DATA EXTRACT —

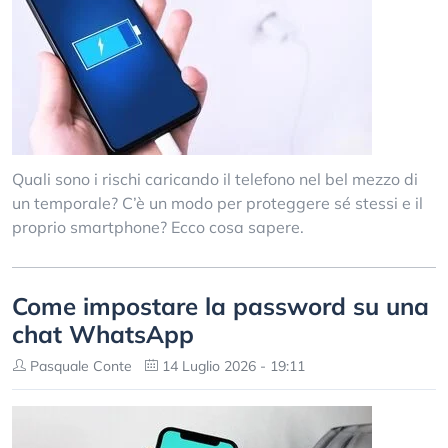
Quali sono i rischi caricando il telefono nel bel mezzo di
un temporale? C’è un modo per proteggere sé stessi e il
proprio smartphone? Ecco cosa sapere.
Come impostare la password su una
chat WhatsApp
Pasquale Conte
14 Luglio 2026 - 19:11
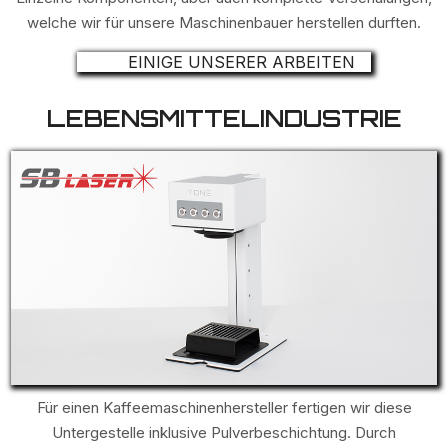
welche wir für unsere Maschinenbauer herstellen durften.
EINIGE UNSERER ARBEITEN
LEBENSMITTELINDUSTRIE
Für einen Kaffeemaschinenhersteller fertigen wir diese
Untergestelle inklusive Pulverbeschichtung. Durch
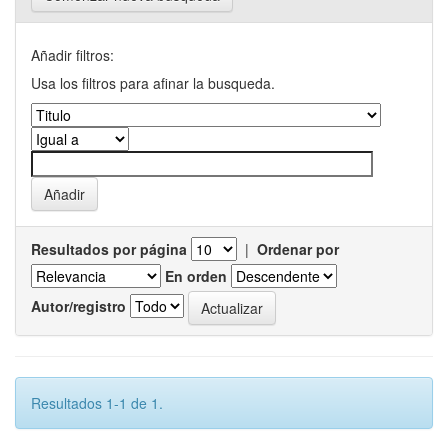
Añadir filtros:
Usa los filtros para afinar la busqueda.
Resultados por página
|
Ordenar por
En orden
Autor/registro
Resultados 1-1 de 1.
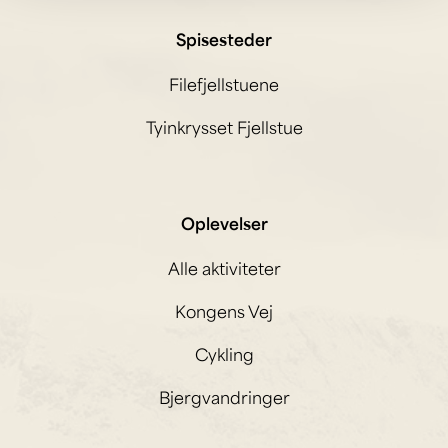
Spisesteder
Filefjellstuene
Tyinkrysset Fjellstue
Oplevelser
Alle aktiviteter
Kongens Vej
Cykling
Bjergvandringer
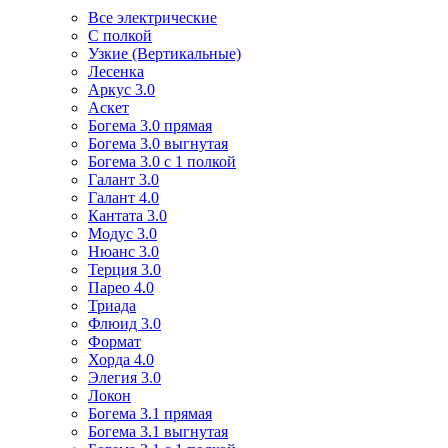
Все электрические
С полкой
Узкие (Вертикальные)
Лесенка
Аркус 3.0
Аскет
Богема 3.0 прямая
Богема 3.0 выгнутая
Богема 3.0 с 1 полкой
Галант 3.0
Галант 4.0
Кантата 3.0
Модус 3.0
Нюанс 3.0
Терция 3.0
Парео 4.0
Триада
Флюид 3.0
Формат
Хорда 4.0
Элегия 3.0
Локон
Богема 3.1 прямая
Богема 3.1 выгнутая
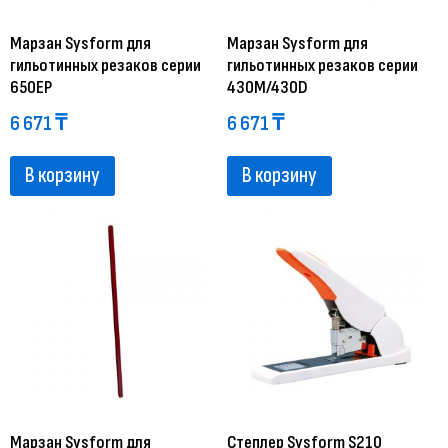
Марзан Sysform для
Марзан Sysform для
гильотинных резаков серии
гильотинных резаков серии
650EP
430M/430D
6 671
₸
6 671
₸
В корзину
В корзину
Марзан Sysform для
Степлер Sysform S210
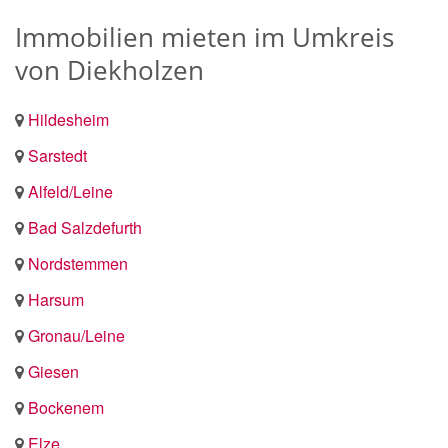
Immobilien mieten im Umkreis
von Diekholzen
Hildesheim
Sarstedt
Alfeld/Leine
Bad Salzdefurth
Nordstemmen
Harsum
Gronau/Leine
Giesen
Bockenem
Elze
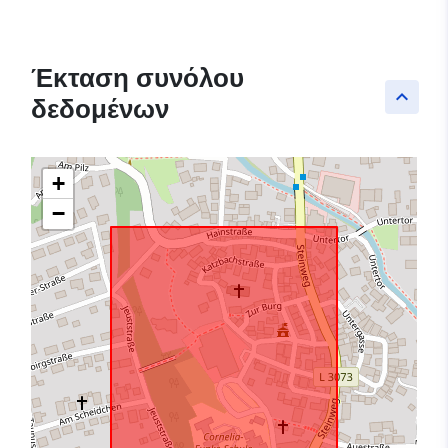
Έκταση συνόλου
keyboard_arrow_up
δεδομένων
+
−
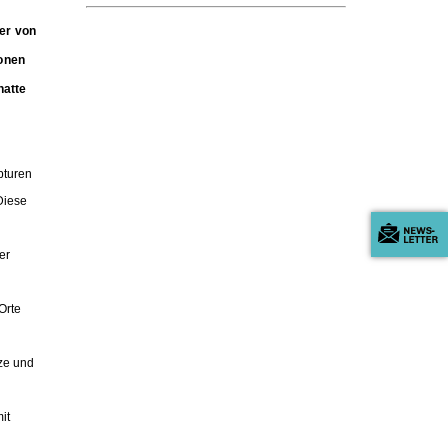
er von
ionen
hatte
pturen
Diese
er
Orte
ze und
it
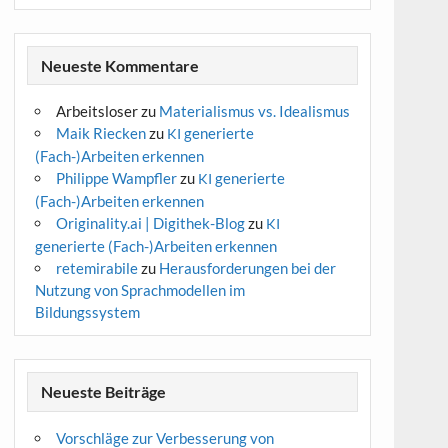
Neueste Kommentare
Arbeitsloser
zu
Materialismus vs. Idealismus
Maik Riecken
zu
generierte
KI
(Fach-)Arbeiten erkennen
Philippe Wampfler
zu
generierte
KI
(Fach-)Arbeiten erkennen
Originality.ai | Digithek-Blog
zu
KI
generierte (Fach-)Arbeiten erkennen
retemirabile
zu
Herausforderungen bei der
Nutzung von Sprachmodellen im
Bildungssystem
Neueste Beiträge
Vorschläge zur Verbesserung von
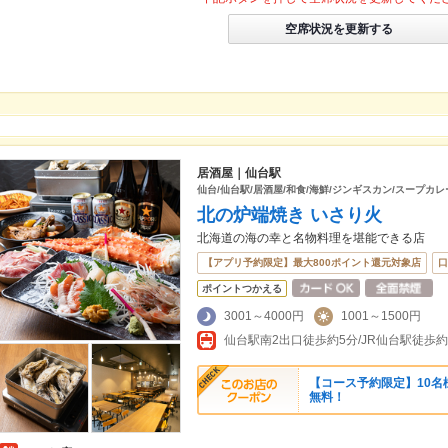
空席状況を更新する
居酒屋｜仙台駅
仙台/仙台駅/居酒屋/和食/海鮮/ジンギスカン/スープカレ
北の炉端焼き いさり火
北海道の海の幸と名物料理を堪能できる店
【アプリ予約限定】最大800ポイント還元対象店
口
ポイントつかえる
3001～4000円
1001～1500円
仙台駅南2出口徒歩約5分/JR仙台駅徒歩
【コース予約限定】10名
無料！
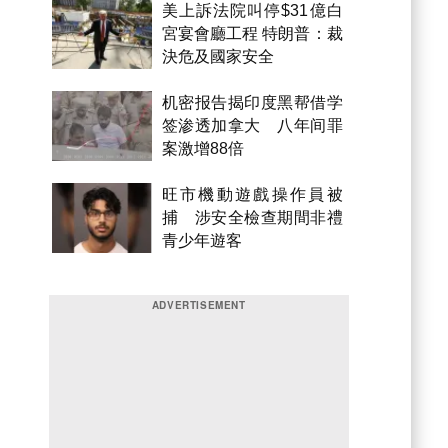
美上訴法院叫停$31億白
宮宴會廳工程 特朗普：裁
決危及國家安全
机密报告揭印度黑帮借学
签渗透加拿大 八年间罪
案激增88倍
旺市機動遊戲操作員被
捕 涉安全檢查期間非禮
青少年遊客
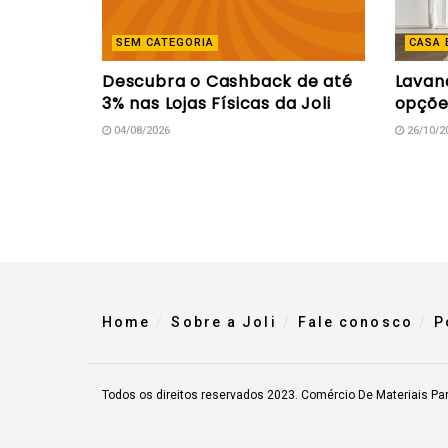
SEM CATEGORIA
CASA 
Descubra o Cashback de até
Lavand
3% nas Lojas Físicas da Joli
opçõe
04/08/2026
26/10/2
Home
Sobre a Joli
Fale conosco
P
Todos os direitos reservados 2023. Comércio De Materiais Pa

WHAT TO WORK ON — Write out exactly the opening lines of the data, stopping after the line that holds "仙台駅南2出口徒歩約5分/JR仙台駅徒歩". Exclude pictures.

SOLUTION TO THIS EXERCISE —
Quali sono i rischi caricando il telefono nel bel mezzo di
un temporale? C’è un modo per proteggere sé stessi e il
proprio smartphone? Ecco cosa sapere.
Come impostare la password su una
chat WhatsApp
Pasquale Conte
14 Luglio 2026 - 19:11
welche wir für unsere Maschinenbauer herstellen durften.
EINIGE UNSERER ARBEITEN
LEBENSMITTELINDUSTRIE
Für einen Kaffeemaschinenhersteller fertigen wir diese
Untergestelle inklusive Pulverbeschichtung. Durch
Añadir filtros:
Usa los filtros para afinar la busqueda.
Resultados por página
|
Ordenar por
En orden
Autor/registro
Resultados 1-1 de 1.
Spisesteder
Filefjellstuene
Tyinkrysset Fjellstue
Oplevelser
Alle aktiviteter
Kongens Vej
Cykling
Bjergvandringer
Все электрические
С полкой
Узкие (Вертикальные)
Лесенка
Аркус 3.0
Аскет
Богема 3.0 прямая
Богема 3.0 выгнутая
Богема 3.0 с 1 полкой
Галант 3.0
Галант 4.0
Кантата 3.0
Модус 3.0
Нюанс 3.0
Терция 3.0
Парео 4.0
Триада
Флюид 3.0
Формат
Хорда 4.0
Элегия 3.0
Локон
Богема 3.1 прямая
Богема 3.1 выгнутая
Марзан Sysform для
Марзан Sysform для
гильотинных резаков серии
гильотинных резаков серии
650EP
430M/430D
6 671
₸
6 671
₸
В корзину
В корзину
Марзан Sysform для
Степлер Sysform S210
Immobilien mieten im Umkreis
von Diekholzen
Hildesheim
Sarstedt
Alfeld/Leine
Bad Salzdefurth
Nordstemmen
Harsum
Gronau/Leine
Giesen
Bockenem
Elze
Έκταση συνόλου
keyboard_arrow_up
δεδομένων
+
−
er von
ionen
hatte
pturen
Diese
er
Orte
ze und
it
Neueste Kommentare
Arbeitsloser
zu
Materialismus vs. Idealismus
Maik Riecken
zu
generierte
KI
(Fach-)Arbeiten erkennen
Philippe Wampfler
zu
generierte
KI
(Fach-)Arbeiten erkennen
Originality.ai | Digithek-Blog
zu
KI
generierte (Fach-)Arbeiten erkennen
retemirabile
zu
Herausforderungen bei der
Nutzung von Sprachmodellen im
Bildungssystem
Neueste Beiträge
Vorschläge zur Verbesserung von
空席状況を更新する
居酒屋｜仙台駅
仙台/仙台駅/居酒屋/和食/海鮮/ジンギスカン/スープカレ
北の炉端焼き いさり火
北海道の海の幸と名物料理を堪能できる店
【アプリ予約限定】最大800ポイント還元対象店
口
ポイントつかえる
3001～4000円
1001～1500円
仙台駅南2出口徒歩約5分/JR仙台駅徒歩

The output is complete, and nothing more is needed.